November 18, 2016
For the longest time, the only thing I could ever connect my face to is the color red. I hated the color. It was the color that put me through heartbreaks and being the victim of bullying of people who looked nothing like me. I lost a lot of hope in myself and couldn’t look people in the eye when we talked because I felt their eyes trail across the bumpy surface of my face. I couldn’t look at myself in pictures and I wanted to break the mirror every time I see myself in it. What a painful experience a person has to endure with a thing that is supposed to be normal. Everywhere I looked, I couldn’t find people who looked like me. The color red never followed them, only me did it follows.

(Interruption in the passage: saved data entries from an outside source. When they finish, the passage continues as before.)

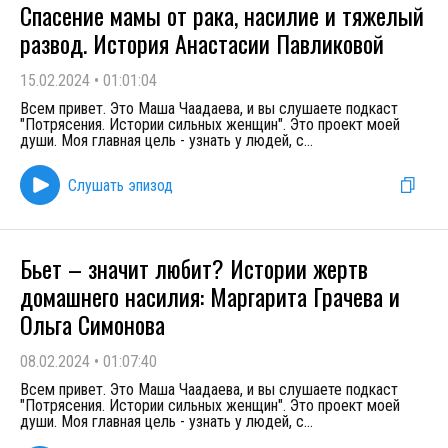
Спасение мамы от рака, насилие и тяжелый
развод. История Анастасии Павликовой
15.02.2024
•
01:01:04
Всем привет. Это Маша Чаадаева, и вы слушаете подкаст
"Потрясения. Истории сильных женщин". Это проект моей
души. Моя главная цель - узнать у людей, с
...
Слушать эпизод
Бьет – значит любит? Истории жертв
домашнего насилия: Маргарита Грачева и
Ольга Симонова
08.02.2024
•
01:07:40
Всем привет. Это Маша Чаадаева, и вы слушаете подкаст
"Потрясения. Истории сильных женщин". Это проект моей
души. Моя главная цель - узнать у людей, с
...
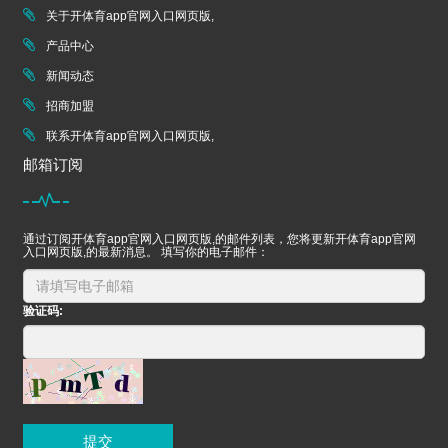
关于开体育app官网入口网页版,
产品中心
新闻动态
招商加盟
联系开体育app官网入口网页版,
邮箱订阅
通过订阅开体育app官网入口网页版,的邮件列表，您将更新开体育app官网
入口网页版,的最新消息。 填写你的电子邮件：
验证码:
提交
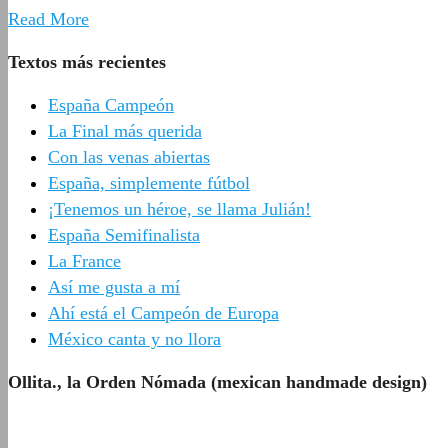
Read More
Textos más recientes
España Campeón
La Final más querida
Con las venas abiertas
España, simplemente fútbol
¡Tenemos un héroe, se llama Julián!
España Semifinalista
La France
Así me gusta a mí
Ahí está el Campeón de Europa
México canta y no llora
Ollita., la Orden Nómada (mexican handmade design)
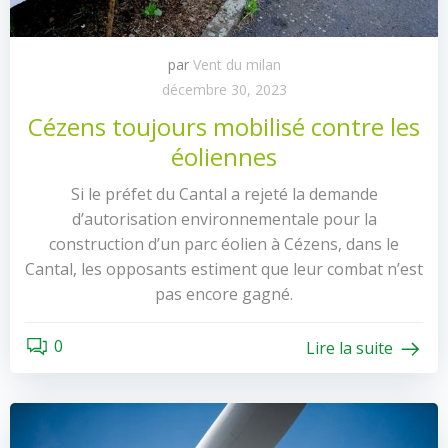
par
Vent du milan
décembre 30, 2023
Cézens toujours mobilisé contre les
éoliennes
Si le préfet du Cantal a rejeté la demande
d’autorisation environnementale pour la
construction d’un parc éolien à Cézens, dans le
Cantal, les opposants estiment que leur combat n’est
pas encore gagné.
0
Lire la suite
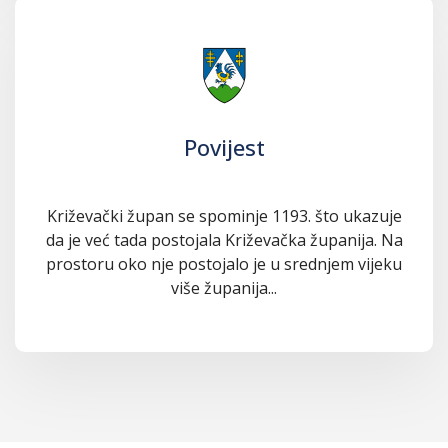
Povijest
Križevački župan se spominje 1193. što ukazuje
da je već tada postojala Križevačka županija. Na
prostoru oko nje postojalo je u srednjem vijeku
više županija...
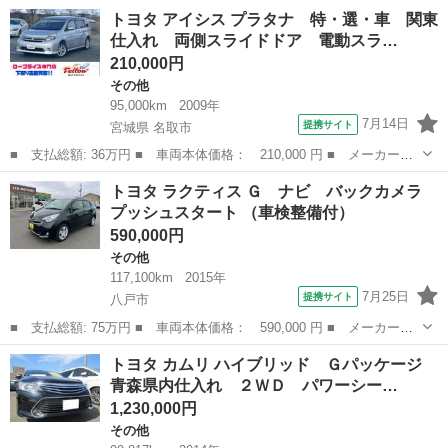
名： トヨタ ■ 車種名： タウンエースバン ■ グレード名： Ｇ
青森
八戸市
その他
トヨタ アイシス プラタナ 特・選・車 関東
Ｌ ４ＷＤ ＡＴ キーレス リヤヒーター ＣＤデッキ ｉＰｏｄ
仕入れ 両側スライドドア 電動スラ…
接続 パワステ...
210,000円
その他
95,000km
2009年
7月14日
提携サイト
宮城県 名取市
■ 支払総額: 36万円 ■ 車両本体価格： 210,000 円 ■ メーカー
名： トヨタ ■ 車種名： アイシス ■ グレード名： プラタナ
宮城
名取市
その他
トヨタ ラクティス Ｇ ナビ バックカメラ
特・選・車 関東仕入れ 両側スライドドア 電動スライドドア 地
プッシュスタート （車検整備付）
デジＴＶ バック...
590,000円
その他
117,100km
2015年
7月25日
提携サイト
八戸市
■ 支払総額: 75万円 ■ 車両本体価格： 590,000 円 ■ メーカー
名： トヨタ ■ 車種名： ラクティス ■ グレード名： Ｇ ナ
青森
八戸市
その他
トヨタ カムリ ハイブリッド Ｇパッケージ
ビ バックカメラ プッシュスタート ■ 排気量： 1500cc ■ ドア
青森県内仕入れ ２ＷＤ パワーシー…
枚数： ...
1,230,000円
その他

People of all ages would look at me and connect me to nothing else but the redness on my face. The abnormalities of my skin and the reason why I didn’t look like a real person frightened their world. Having acne is something so emotionally painful that people who have clear skin cannot understand the hurt that is felt when they ask about your face. I look up and ask why have I been cursed like this? But the response is never there.
Having acne is something that makes you seem different from the world. Those who don’t have to undergo the experience of having these scars cannot possibly understand why my face is the way it is. As a kid, I was seen as a monster. I was seen as a person who did not clean herself well enough and that was the reason why my face is the way that it is. The scars represented an illness that was contagious and no one wanted to be friends because even the slightest contact would get them affected too.
Experiencing acne is something I have yet to overcome but have come to have confidence in. I love the color red and the color pink. It’s something that gives me confidence in myself. The lack of makeup on my skin makes me feel free, although my scars still show, there is nothing better than believing in yourself and living life the way you want to live it. Whether people look at me differently or not because of my acne, I have to remind myself that it is something that is normal and that I am not the only one that is experiencing it. Experiencing Acne has given me confidence in myself.